- Work instruction: From the data below, copy exactly the lines that lie between the one holding "o índice foi" and the one holding "вызреть. Если обычные", including both, and nothing more.
· · · ·
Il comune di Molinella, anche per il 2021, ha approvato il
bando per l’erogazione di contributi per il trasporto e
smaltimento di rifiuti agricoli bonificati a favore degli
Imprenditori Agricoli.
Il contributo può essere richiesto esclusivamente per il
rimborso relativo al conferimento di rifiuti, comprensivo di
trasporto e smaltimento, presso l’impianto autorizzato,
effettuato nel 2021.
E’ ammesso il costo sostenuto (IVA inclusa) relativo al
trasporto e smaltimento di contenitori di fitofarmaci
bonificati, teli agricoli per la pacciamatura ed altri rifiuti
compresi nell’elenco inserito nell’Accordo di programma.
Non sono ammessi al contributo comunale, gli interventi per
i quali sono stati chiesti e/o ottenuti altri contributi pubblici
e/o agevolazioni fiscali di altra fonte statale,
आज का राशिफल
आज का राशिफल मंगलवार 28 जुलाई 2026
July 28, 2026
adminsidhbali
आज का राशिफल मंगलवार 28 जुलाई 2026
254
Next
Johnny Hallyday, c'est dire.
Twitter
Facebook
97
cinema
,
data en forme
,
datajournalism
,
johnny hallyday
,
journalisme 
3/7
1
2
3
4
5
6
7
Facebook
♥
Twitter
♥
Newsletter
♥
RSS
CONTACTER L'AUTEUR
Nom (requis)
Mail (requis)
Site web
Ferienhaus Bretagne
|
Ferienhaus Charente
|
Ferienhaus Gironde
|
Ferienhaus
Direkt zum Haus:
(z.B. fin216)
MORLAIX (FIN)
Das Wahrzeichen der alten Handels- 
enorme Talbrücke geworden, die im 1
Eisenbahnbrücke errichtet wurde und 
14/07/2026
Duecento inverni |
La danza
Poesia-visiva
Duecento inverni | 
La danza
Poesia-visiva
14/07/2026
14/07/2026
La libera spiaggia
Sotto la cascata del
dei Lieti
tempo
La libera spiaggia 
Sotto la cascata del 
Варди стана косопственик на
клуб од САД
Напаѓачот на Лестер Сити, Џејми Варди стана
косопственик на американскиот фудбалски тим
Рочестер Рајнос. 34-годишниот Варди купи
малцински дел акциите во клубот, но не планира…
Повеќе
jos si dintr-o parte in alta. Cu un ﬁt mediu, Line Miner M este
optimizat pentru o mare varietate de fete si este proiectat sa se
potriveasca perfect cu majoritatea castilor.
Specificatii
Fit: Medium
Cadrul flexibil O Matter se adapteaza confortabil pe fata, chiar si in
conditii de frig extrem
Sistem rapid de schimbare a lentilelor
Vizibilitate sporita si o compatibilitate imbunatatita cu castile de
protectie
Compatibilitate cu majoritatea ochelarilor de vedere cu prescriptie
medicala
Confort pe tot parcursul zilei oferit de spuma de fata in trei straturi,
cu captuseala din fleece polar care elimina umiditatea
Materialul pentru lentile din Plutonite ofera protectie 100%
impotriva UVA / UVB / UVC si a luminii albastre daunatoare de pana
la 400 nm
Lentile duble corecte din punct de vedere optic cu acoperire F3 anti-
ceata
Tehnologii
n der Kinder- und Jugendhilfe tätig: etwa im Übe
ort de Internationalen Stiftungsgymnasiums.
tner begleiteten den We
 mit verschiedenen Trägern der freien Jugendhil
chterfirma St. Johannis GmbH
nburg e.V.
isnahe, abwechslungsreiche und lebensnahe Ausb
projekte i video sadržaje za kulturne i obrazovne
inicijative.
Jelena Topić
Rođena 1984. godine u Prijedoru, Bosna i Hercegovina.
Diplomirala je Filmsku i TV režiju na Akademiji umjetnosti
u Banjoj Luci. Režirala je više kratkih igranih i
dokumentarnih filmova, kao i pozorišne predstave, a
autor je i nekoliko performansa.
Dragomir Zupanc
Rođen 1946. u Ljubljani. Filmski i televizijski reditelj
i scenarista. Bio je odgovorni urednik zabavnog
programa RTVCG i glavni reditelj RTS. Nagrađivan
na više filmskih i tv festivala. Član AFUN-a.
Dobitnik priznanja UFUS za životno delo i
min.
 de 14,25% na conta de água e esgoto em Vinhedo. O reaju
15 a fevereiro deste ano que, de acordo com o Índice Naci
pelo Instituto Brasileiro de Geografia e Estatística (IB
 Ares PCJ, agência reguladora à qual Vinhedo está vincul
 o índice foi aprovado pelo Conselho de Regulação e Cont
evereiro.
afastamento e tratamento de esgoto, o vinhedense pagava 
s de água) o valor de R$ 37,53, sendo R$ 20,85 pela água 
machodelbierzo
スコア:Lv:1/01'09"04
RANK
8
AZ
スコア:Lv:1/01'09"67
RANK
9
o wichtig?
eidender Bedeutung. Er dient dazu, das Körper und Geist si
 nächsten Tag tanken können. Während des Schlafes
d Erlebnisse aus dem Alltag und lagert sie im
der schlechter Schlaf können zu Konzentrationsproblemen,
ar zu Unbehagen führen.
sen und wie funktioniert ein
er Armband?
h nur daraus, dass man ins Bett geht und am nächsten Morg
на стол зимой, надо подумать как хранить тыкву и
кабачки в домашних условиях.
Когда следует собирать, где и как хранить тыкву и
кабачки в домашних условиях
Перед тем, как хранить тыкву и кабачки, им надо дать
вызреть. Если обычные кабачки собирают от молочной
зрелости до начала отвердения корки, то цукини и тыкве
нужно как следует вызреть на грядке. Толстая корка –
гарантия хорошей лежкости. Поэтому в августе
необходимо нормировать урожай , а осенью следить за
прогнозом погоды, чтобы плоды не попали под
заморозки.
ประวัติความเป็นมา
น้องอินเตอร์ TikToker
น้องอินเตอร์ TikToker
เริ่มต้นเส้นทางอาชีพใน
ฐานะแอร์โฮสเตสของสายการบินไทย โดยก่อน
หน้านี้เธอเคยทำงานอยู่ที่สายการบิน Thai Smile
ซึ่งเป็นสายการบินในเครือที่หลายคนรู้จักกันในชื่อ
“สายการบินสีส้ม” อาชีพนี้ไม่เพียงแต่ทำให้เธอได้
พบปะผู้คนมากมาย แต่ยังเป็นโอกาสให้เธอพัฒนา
· · · ·
- Answer for the task:
 o índice foi aprovado pelo Conselho de Regulação e Cont
evereiro.
afastamento e tratamento de esgoto, o vinhedense pagava 
s de água) o valor de R$ 37,53, sendo R$ 20,85 pela água 
machodelbierzo
スコア:Lv:1/01'09"04
RANK
8
AZ
スコア:Lv:1/01'09"67
RANK
9
o wichtig?
eidender Bedeutung. Er dient dazu, das Körper und Geist si
 nächsten Tag tanken können. Während des Schlafes
d Erlebnisse aus dem Alltag und lagert sie im
der schlechter Schlaf können zu Konzentrationsproblemen,
ar zu Unbehagen führen.
sen und wie funktioniert ein
er Armband?
h nur daraus, dass man ins Bett geht und am nächsten Morg
на стол зимой, надо подумать как хранить тыкву и
кабачки в домашних условиях.
Когда следует собирать, где и как хранить тыкву и
кабачки в домашних условиях
Перед тем, как хранить тыкву и кабачки, им надо дать
вызреть. Если обычные кабачки собирают от молочной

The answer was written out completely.